His work in the intervening years ranges from the terrible (The Hills Have Eyes Part II, a sequel he later disowned) to the formulaic (the zombie flick The Serpent and the Rainbow) to the fascinating (The People Under the Stairs, a smart but disturbing commentary on Los Angeles’s slums in the early ‘90s), but it wasn’t until the 1994 release of Wes Craven’s New Nightmare that he entered the final stage of his career. New Nightmare saw Freddy Krueger invade the set of Craven’s latest movie, and served as a self-reflexive look at the horror film industry and its penchant for cannibalizing what has come before, be it through sequels, remakes, or simple rip-offs.
This led Craven to Kevin Williamson’s Scream script, in which teenage serial killers murder people in accordance with the laws and tropes set down by the very slasher movies Craven and his ilk had created years earlier. Funny and self-referential, but still filled with gore, good old-fashioned jump scares, and playful suspense, it made $103 million at the domestic box office, an unheard-of bonanza for an R-rated horror film, and spawned a thousand imitators that were half as scary and one-tenth as intelligent. The perfect person to satirize Craven’s work was Craven himself, and though its three sequels (all directed by Craven) weren’t as compelling, they never dropped the meta-textual angle (like New Nightmare, Scream 3 saw a killer stalking a horror movie set).
Outside of Scream, Craven’s later horror output was less interesting. The long-delayed horror-comedy Cursed, also written by Williamson, flopped in 2005, and 2010’s My Soul to Take was dismissed by audiences and critics. His most unconventional choice was the sweet-but-sappy inspirational music-teacher drama Music of the Heart (1999), which netted an Oscar nomination for Meryl Streep but mostly drew confused shrugs from critics, who were shocked that Craven would make such a formulaic movie. Though Craven wasn’t particularly known for his action chops, the 2005 drama Red Eye, starring Cillian Murphy and Rachel McAdams, featured some high-wire antics on an airplane (though its best moments came in the suspenseful opening scenes).

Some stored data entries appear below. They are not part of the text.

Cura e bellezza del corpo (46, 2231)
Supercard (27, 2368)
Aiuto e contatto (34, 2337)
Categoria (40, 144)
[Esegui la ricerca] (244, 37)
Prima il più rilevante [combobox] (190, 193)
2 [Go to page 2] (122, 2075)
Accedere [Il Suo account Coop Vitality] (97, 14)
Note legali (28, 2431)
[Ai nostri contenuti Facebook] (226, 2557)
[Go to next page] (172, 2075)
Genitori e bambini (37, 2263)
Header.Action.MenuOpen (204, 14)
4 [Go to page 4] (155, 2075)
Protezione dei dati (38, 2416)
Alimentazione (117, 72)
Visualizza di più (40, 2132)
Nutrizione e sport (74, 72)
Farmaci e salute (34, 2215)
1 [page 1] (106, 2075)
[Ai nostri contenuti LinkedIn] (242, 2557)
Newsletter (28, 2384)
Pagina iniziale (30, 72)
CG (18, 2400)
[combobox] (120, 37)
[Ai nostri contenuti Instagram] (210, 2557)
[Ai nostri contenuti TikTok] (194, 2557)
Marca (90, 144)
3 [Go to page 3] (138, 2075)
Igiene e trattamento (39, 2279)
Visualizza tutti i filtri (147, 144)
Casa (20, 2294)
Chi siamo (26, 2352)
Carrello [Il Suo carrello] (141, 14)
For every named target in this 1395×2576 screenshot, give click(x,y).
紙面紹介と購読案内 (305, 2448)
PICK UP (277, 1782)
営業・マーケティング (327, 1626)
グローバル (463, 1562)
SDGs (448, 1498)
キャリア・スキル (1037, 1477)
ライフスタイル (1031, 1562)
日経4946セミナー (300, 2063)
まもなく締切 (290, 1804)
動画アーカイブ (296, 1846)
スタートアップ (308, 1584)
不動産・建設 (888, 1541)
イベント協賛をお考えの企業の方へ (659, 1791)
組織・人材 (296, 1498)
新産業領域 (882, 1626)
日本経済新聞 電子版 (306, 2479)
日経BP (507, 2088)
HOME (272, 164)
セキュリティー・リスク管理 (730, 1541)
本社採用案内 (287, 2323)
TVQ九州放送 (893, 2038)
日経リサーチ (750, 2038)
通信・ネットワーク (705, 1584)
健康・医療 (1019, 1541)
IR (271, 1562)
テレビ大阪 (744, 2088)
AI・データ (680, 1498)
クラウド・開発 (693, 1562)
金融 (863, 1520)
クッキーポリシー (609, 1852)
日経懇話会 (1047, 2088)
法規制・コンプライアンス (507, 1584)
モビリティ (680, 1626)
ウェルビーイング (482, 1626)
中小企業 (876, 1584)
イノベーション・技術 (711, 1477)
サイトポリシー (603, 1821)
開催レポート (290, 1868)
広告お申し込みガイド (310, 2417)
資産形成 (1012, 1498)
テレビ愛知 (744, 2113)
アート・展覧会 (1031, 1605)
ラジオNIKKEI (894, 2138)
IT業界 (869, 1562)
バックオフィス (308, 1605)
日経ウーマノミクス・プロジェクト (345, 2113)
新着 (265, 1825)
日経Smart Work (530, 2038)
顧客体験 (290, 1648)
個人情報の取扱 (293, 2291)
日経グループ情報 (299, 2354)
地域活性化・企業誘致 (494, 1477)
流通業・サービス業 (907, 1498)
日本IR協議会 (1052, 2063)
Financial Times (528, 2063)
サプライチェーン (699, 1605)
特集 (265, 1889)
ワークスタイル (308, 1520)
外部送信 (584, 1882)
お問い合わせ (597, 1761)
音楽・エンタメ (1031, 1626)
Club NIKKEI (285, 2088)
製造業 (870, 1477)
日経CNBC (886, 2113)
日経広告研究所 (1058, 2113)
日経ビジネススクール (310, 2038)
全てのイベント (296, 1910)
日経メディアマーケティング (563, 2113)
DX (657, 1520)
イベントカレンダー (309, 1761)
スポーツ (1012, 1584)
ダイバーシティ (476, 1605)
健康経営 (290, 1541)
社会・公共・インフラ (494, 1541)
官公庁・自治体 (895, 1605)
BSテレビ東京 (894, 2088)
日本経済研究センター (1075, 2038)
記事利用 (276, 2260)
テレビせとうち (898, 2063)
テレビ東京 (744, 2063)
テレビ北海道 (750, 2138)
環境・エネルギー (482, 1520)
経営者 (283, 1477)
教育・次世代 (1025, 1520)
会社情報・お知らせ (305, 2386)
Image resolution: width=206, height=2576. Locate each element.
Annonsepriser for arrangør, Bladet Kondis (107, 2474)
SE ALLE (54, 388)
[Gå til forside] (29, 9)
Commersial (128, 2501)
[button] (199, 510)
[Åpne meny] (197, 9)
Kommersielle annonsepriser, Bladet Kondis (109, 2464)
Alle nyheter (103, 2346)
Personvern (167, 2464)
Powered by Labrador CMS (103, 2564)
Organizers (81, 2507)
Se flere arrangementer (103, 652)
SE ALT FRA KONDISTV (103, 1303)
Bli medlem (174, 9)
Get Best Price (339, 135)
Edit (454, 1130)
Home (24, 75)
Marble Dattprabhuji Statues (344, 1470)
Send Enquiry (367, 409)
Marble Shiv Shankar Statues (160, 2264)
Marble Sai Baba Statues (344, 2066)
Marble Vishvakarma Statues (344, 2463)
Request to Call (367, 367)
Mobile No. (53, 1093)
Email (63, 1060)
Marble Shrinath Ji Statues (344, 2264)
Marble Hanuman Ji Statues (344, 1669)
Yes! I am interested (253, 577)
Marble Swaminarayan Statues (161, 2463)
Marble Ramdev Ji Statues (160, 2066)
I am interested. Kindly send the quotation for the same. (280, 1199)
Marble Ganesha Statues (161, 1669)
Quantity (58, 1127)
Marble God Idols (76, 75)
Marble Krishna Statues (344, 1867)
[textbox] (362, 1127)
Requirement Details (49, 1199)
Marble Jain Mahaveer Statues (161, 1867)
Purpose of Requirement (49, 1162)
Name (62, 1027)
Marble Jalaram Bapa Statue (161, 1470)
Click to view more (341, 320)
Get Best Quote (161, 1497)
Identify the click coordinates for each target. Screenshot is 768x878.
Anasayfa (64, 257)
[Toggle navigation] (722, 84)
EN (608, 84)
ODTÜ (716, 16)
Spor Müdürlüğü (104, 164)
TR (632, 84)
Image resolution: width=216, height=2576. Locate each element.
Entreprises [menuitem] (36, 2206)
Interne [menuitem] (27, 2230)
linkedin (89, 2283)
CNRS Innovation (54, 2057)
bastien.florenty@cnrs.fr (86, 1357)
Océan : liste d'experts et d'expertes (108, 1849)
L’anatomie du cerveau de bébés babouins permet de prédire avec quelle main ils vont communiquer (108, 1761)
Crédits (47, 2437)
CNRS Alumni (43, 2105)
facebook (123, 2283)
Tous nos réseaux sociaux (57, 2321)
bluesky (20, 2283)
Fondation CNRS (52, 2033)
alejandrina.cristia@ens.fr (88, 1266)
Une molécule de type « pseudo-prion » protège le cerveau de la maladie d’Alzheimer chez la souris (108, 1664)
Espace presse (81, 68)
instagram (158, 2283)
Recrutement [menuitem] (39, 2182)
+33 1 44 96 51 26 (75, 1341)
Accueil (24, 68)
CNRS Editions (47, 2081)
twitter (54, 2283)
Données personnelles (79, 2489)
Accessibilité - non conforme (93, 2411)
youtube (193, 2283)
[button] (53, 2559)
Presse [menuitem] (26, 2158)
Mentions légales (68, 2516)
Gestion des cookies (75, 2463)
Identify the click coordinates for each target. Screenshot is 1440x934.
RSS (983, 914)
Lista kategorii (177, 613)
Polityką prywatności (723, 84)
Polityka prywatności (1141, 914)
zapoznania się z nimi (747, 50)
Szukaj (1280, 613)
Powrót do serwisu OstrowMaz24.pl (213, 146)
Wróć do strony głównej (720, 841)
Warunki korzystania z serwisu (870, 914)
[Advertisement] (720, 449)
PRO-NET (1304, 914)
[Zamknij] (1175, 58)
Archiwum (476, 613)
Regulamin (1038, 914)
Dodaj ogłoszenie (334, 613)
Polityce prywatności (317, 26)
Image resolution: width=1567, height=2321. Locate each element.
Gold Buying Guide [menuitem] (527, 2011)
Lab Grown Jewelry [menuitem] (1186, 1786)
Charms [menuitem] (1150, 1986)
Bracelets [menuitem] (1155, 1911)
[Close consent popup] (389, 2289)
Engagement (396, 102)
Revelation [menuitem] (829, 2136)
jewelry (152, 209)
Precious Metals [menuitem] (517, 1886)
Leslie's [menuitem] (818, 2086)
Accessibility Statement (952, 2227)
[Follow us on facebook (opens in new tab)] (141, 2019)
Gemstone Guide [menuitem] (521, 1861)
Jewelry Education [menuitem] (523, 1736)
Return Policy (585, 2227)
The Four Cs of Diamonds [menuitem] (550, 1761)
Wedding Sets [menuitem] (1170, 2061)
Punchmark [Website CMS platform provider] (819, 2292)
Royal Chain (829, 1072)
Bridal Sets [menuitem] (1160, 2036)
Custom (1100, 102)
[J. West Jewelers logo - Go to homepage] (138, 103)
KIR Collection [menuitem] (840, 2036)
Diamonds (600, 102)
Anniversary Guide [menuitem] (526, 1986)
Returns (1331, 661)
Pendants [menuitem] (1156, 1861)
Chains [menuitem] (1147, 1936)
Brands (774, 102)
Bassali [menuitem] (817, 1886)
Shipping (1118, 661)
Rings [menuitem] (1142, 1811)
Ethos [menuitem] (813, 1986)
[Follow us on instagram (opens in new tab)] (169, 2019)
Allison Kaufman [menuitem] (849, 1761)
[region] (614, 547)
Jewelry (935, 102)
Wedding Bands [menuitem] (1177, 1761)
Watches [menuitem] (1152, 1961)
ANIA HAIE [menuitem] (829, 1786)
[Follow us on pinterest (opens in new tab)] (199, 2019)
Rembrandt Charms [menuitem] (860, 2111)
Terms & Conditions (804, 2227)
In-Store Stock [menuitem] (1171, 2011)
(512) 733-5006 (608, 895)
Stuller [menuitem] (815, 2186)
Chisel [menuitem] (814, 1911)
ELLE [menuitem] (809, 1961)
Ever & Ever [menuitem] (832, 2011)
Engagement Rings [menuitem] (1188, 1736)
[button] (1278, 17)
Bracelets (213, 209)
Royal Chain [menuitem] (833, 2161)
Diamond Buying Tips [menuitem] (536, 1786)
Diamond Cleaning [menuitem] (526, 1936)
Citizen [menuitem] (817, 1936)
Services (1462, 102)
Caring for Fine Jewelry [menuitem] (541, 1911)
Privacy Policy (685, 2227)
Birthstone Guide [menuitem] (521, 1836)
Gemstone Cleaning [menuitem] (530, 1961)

Even with all those career bumps, the announcement of a new film from Craven was always weighted with expectation—that perhaps this would be the latest project to reshape how moviegoers thought about horror, long one of cinema’s least heralded genres. The form owes its critical legitimacy and studio respectability to Craven and his unwillingness to churn out something derivative, even if that’s what was expected of him. Most horror directors are defined by the field they work in, but for Craven, it was the other way around.